Descending into a narrow valley between ridges colored dull gray by the weather, Elvir began searching the hazy mountainsides for signs of habitation. He remembered discouragingly that the lure of a better life and the pressure of failing land had created large empty belts between the cities, swaths of deserted farmland left to wither untended.
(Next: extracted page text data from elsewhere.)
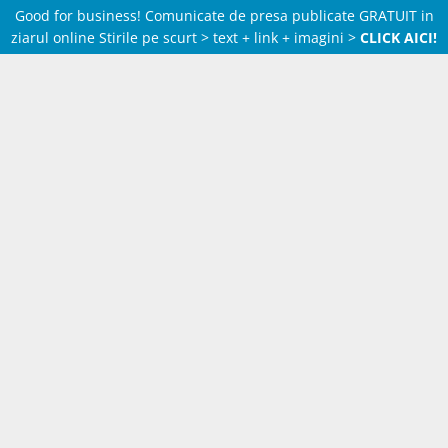
Good for business! Comunicate de presa publicate GRATUIT in
ziarul online Stirile pe scurt > text + link + imagini >
CLICK AICI!
Skip
to
content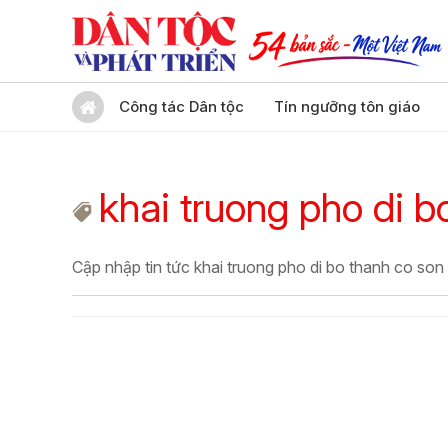
Công tác Dân tộc
Tín ngưỡng tôn giáo
khai truong pho di b
Cập nhập tin tức khai truong pho di bo thanh co son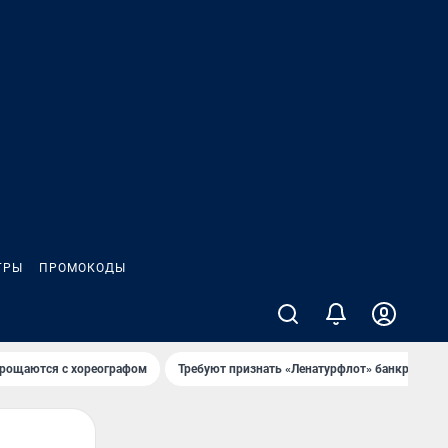
ГРЫ
ПРОМОКОДЫ
рощаются с хореографом
Требуют признать «Ленатурфлот» банкротом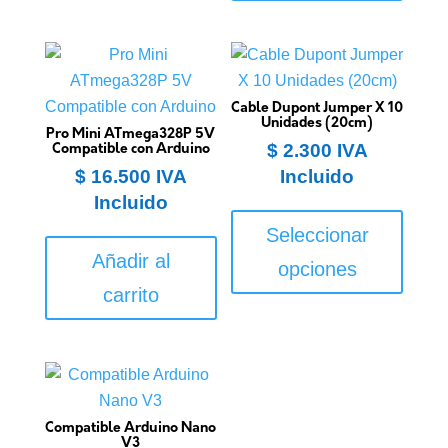
Cable Dupont Jumper X 10
Unidades (20cm)
Pro Mini ATmega328P 5V
$
2.300
IVA
Compatible con Arduino
$
16.500
IVA
Incluido
Incluido
Este
produ
Seleccionar
tiene
Añadir al
opciones
múltip
carrito
varian
Las
opcio
se
puede
Compatible Arduino Nano
elegir
V3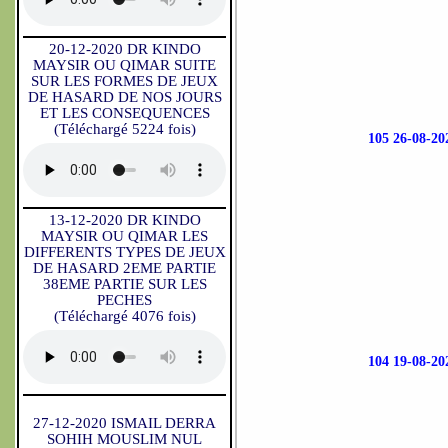
20-12-2020 DR KINDO
MAYSIR OU QIMAR SUITE
SUR LES FORMES DE JEUX
DE HASARD DE NOS JOURS
ET LES CONSEQUENCES
(Téléchargé 5224 fois)
105 26-08-
13-12-2020 DR KINDO
MAYSIR OU QIMAR LES
DIFFERENTS TYPES DE JEUX
DE HASARD 2EME PARTIE
38EME PARTIE SUR LES
PECHES
(Téléchargé 4076 fois)
104 19-08-
27-12-2020 ISMAIL DERRA
SOHIH MOUSLIM NUL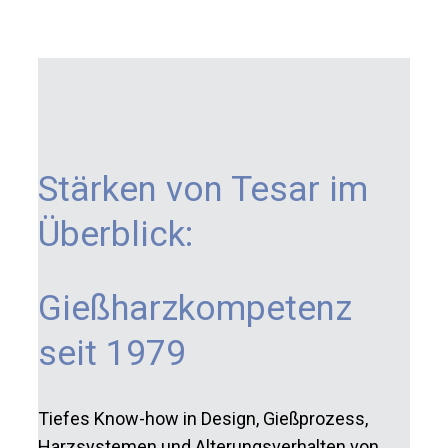
Stärken von Tesar im
Überblick:
Gießharzkompetenz
seit 1979
Tiefes Know-how in Design, Gießprozess,
Harzsystemen und Alterungsverhalten von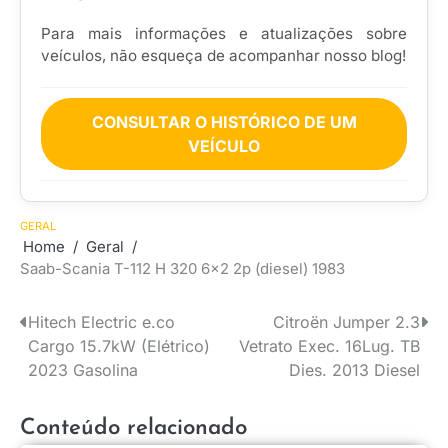
Para mais informações e atualizações sobre
veículos, não esqueça de acompanhar nosso blog!
CONSULTAR O HISTÓRICO DE UM
VEÍCULO
GERAL
Home
Geral
Saab-Scania T-112 H 320 6×2 2p (diesel) 1983
Hitech Electric e.co
Citroën Jumper 2.3
Navegação
Cargo 15.7kW (Elétrico)
Vetrato Exec. 16Lug. TB
de
2023 Gasolina
Dies. 2013 Diesel
Post
Conteúdo relacionado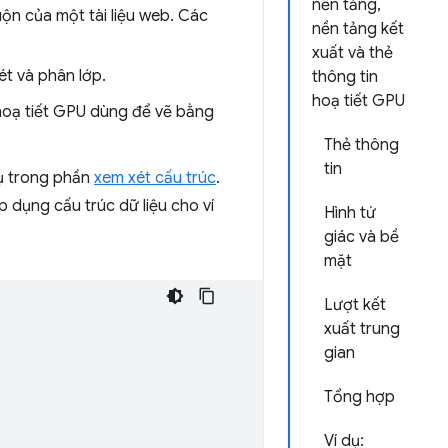
nền tảng,
ộn của một tài liệu web. Các
nền tảng kết
xuất và thẻ
ét và phân lớp.
thông tin
hoạ tiết GPU
 hoạ tiết GPU dùng để vẽ bằng
Thẻ thông
tin
 dụ trong phần
xem xét cấu trúc
.
p dụng cấu trúc dữ liệu cho ví
Hình tứ
giác và bề
mặt
Lượt kết
xuất trung
gian
Tổng hợp
Ví dụ: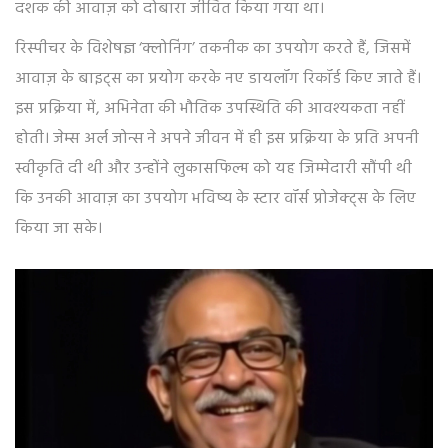
दशक की आवाज़ को दोबारा जीवित किया गया था।
रिस्पीचर के विशेषज्ञ ‘क्लोनिंग’ तकनीक का उपयोग करते हैं, जिसमें
आवाज़ के बाइट्स का प्रयोग करके नए डायलॉग रिकॉर्ड किए जाते हैं।
इस प्रक्रिया में, अभिनेता की भौतिक उपस्थिति की आवश्यकता नहीं
होती। जेम्स अर्ल जोन्स ने अपने जीवन में ही इस प्रक्रिया के प्रति अपनी
स्वीकृति दी थी और उन्होंने लुकासफिल्म को यह जिम्मेदारी सौंपी थी
कि उनकी आवाज़ का उपयोग भविष्य के स्टार वॉर्स प्रोजेक्ट्स के लिए
किया जा सके।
Yet on the slope ahead and to Elvir's right, there seemed to be rows of some plant. He left the road and approached them, discovering that they were like overgrown shoots of crabgrass, long veined ends drooping down from the central stalk. But jutting out from the sides were ears of corn.

"So this is what a corn plant looks like," he muttered, feeling a wet leaf whose broad green surface was scarred with brown.

He raised his head, looking for the house of the person responsible for the crop. On the knee of the mountain, nestled back against the hillside, Elvir made out a smudge that soon resolved into a roof, walls, and a door. He traced the footpath that ran from it down through the cornfield to a point some meters further down the road.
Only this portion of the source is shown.